= Buurtzorg Nederland =

Dutch home-care organization

Buurtzorg Nederland is a Dutch home-care organization which has attracted international attention for its innovative use of independent nurse teams in delivering relatively low-cost care. The word buurtzorg is Dutch for “neighborhood care”.

==History==
It was founded in 2006 in the small city of Almelo by Jos de Blok and a small team of professional nurses who were dissatisfied with the delivery of health care by traditional home care organizations in the Netherlands. According to Sharda S. Nandram, the company has created a new management approach: “integrating simplification,” characterized by a simple, flat organizational structure through which a wide range of services, facilitated by information technology, can be provided.

==Operation==
When they go into a patient's home, Buurtzorg's nurses provide not only medical services but also support services, such as dressing and bathing, that are usually delegated to lesser-trained and cheaper personnel. Self-governing teams of 10 to 12 highly trained nurses take responsibility for the home care of 50 to 60 patients in a given neighbourhood. This permits flexibility in work arrangements to meet both nurses’ and patients’ needs. The organization has the most satisfied workforce of any Dutch company, with more than 1,000 employees. A study by KPMG published in January 2015 shows that the company is a low-cost provider of home-care services, and that this is not attributable to its patient mix. When the patients’ nursing home, physician, and hospital costs were added to the analysis, total per-patient costs were about average for the Netherlands.
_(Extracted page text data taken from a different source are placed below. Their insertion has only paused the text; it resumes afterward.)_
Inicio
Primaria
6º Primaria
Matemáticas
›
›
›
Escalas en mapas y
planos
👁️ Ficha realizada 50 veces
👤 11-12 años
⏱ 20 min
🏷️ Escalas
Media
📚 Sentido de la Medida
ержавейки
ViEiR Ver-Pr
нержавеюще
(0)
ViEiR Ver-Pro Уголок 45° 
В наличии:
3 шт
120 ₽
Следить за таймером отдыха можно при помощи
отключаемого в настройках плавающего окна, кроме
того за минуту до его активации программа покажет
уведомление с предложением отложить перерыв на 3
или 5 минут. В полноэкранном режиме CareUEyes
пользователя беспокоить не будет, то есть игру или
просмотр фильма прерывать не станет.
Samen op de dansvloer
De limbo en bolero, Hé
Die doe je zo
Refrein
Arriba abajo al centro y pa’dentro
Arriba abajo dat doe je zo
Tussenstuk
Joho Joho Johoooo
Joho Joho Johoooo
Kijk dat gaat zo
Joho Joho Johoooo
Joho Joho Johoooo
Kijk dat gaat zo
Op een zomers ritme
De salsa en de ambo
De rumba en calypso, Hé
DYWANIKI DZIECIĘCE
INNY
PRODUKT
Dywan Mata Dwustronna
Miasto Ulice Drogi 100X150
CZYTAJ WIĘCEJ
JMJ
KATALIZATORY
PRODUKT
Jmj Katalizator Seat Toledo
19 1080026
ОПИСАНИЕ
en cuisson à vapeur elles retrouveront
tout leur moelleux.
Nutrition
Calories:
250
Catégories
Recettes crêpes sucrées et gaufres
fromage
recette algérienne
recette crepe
The organisation describes a package of six sequential components, which cannot be delivered separately:
- assess the client's needs; the assessment is holistic and includes medical needs, Long Term Condition needs and personal/social needs. On the basis of the resulting information, the individual care plan will be drafted.
- map networks of informal care and involve them in care.
- to identify and include formal carers.
- care delivery.
- supporting the client in his/her social roles.
- promote self-care and independence.

==International==
The company employed 10,000 nurses and 4,500 home help workers in 2018, with teams in the Netherlands, Sweden, and Japan. It now provides home care to about 80,000 people; more than half of all district nurses in the Netherlands work for the organization. In the USA the organization faces the need to deal with multiple payers, each with its own payment rules and procedures which makes it difficult for nurses to do their own billing as they do in Holland.
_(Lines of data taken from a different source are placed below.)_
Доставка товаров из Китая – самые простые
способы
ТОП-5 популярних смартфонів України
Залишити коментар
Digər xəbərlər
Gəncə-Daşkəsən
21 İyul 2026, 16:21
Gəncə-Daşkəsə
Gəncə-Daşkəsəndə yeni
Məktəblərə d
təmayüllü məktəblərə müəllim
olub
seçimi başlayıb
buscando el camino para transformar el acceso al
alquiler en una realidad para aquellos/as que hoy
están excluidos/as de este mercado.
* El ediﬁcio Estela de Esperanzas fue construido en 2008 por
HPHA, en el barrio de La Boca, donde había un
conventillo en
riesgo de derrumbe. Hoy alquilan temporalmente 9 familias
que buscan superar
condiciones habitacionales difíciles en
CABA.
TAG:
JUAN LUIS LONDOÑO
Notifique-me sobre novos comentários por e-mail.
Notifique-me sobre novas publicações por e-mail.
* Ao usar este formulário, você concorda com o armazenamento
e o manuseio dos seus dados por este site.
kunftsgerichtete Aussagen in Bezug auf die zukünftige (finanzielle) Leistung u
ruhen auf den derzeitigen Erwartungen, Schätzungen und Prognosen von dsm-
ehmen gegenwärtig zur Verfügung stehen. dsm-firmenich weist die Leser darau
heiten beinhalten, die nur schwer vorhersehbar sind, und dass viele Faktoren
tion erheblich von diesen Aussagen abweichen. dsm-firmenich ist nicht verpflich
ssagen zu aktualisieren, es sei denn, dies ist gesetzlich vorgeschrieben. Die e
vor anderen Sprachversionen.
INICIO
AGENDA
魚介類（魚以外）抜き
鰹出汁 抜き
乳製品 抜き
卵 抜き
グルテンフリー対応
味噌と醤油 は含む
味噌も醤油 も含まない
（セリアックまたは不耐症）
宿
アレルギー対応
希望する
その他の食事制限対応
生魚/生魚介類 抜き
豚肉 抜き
In 2018, NHS Wales launched a two-year Buurtzorg pilot funded by the Welsh Government, involving Aneurin Bevan University Health Board, Cwm Taf Morgannwg University Health Board, and Powys Teaching Health Board. Each pilot site was allocated £200,000 per financial year to develop "person-centred" community care teams. An evaluation by the University of South Wales found that the pilots successfully shifted care culture toward a more holistic approach and integrated new e-scheduling technology. While the pilots differed from the Dutch model by retaining team leaders, the role shifted significantly toward "compassionate leadership" and coaching to support staff autonomy. However, due to the lack of a consistent core dataset across the pilot sites, the evaluation was unable to draw definitive conclusions regarding the model's impact on clinical outcomes or cost savings.

In France, the not for profit organisation Soignons Humain (www.soignonshumain.com) has started operating in 2016, as official licensed partner of Buurtzorg.